Description
Hello. I did some perplexity tests while investigating issue with Llama-3. Initially the issue was that Llama-3 base 70b model outputs garbage with small quants with iMatrix. Can't find any information regarding that ROCm possibly causes corruption.
GPU test (RX 7600 + RX 7600 XT)
https://huggingface.co/mradermacher/Meta-Llama-3-70B-i1-GGUF/tree/main
Meta-Llama-3-70B.i1-Q2_K.gguf prints [1]-nan,[2]-nan,[3]-nan,[4]-nan with -ngl 30 or 0 (prints garbage unless -ngl 0)

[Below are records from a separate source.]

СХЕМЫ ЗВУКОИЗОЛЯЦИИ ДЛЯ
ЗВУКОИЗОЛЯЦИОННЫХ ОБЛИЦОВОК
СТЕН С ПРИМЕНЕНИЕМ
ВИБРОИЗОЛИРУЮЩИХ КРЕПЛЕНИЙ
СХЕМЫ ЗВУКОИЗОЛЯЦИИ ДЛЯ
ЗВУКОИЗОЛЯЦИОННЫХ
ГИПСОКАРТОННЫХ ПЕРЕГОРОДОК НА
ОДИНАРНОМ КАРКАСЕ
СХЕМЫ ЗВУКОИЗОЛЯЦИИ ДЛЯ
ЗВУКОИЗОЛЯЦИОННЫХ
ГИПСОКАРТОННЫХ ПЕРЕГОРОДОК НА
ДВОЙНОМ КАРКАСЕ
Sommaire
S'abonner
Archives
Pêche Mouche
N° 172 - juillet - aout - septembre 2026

https://huggingface.co/mradermacher/Meta-Llama-3-70B-GGUF/tree/main
Meta-Llama-3-70B.Q2_K.gguf - seems OK, [1]4.1839,[2]4.7300,[3]4.2751,[4]4.6444,[5]4.6942,[6]5.0426,[7]5.1405,[8]5.4747
Final estimate: PPL = 5.9315 +/- 0.03553
Pure CPU test
Meta-Llama-3-70B.i1-Q2_K.gguf with pure CPU 'perplexity' build (146 seconds per 512 tokens - ETA 26 hours 55.67 minutes)

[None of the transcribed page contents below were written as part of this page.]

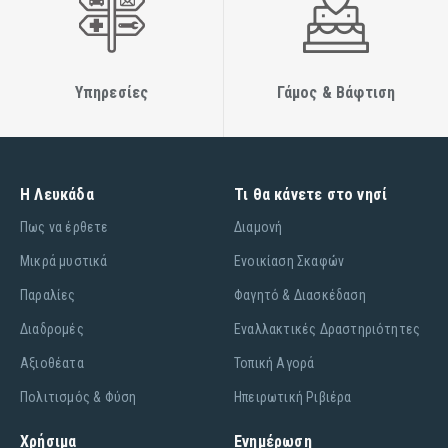
Υπηρεσίες
Γάμος & Βάφτιση
Η Λευκάδα
Τι θα κάνετε στο νησί
Πως να έρθετε
Διαμονή
Μικρά μυστικά
Ενοικίαση Σκαφών
Παραλίες
Φαγητό & Διασκέδαση
Διαδρομές
Εναλλακτικές Δραστηριότητες
Αξιοθέατα
Τοπική Αγορά
Πολιτισμός & Φύση
Ηπειρωτική Ριβιέρα
Χρήσιμα
Ενημέρωση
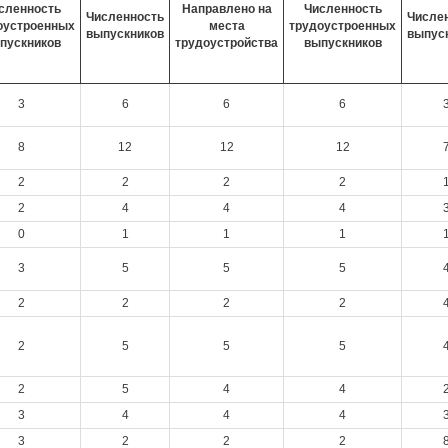
сленность
Направлено на
Численность
Численность
Числе
оустроенных
места
трудоустроенных
выпускников
выпус
пускников
трудоустройства
выпускников
3
6
6
6
8
12
12
12
2
2
2
2
2
4
4
4
0
1
1
1
3
5
5
5
2
2
2
2
2
5
5
5
2
5
4
4
3
4
4
4
3
2
2
2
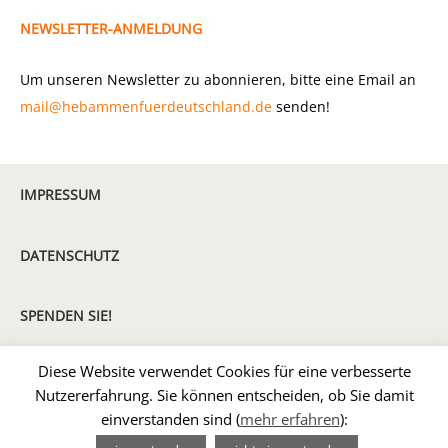
NEWSLETTER-ANMELDUNG
Um unseren Newsletter zu abonnieren, bitte eine Email an
mail@hebammenfuerdeutschland.de
senden!
IMPRESSUM
DATENSCHUTZ
SPENDEN SIE!
Diese Website verwendet Cookies für eine verbesserte
MITGLIED WERDEN
Nutzererfahrung. Sie können entscheiden, ob Sie damit
einverstanden sind (
mehr erfahren
):
2026 Hebammen für Deutschland e.V. |
Impressum
|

[1]6.3962,[2]7.1886,[3]6.9886,[4]7.3853,[5]7.8924,[6]8.2982,[7]8.8956,[8]9.3799, (can't wait for many hours, stopped)
Meta-Llama-3-70B.Q2_K.gguf (static Q2_K):
[1]4.1675,[2]4.6952,[3]4.2374,[4]4.6452,[5]4.6677,[6]5.0459,[7]5.1258,[8]5.4649,^C
It's slightly better than on ROCm but the difference is very small.
I also found strange holes in the imatrix.dat that was used:
But the author seems uninterested in discussing that.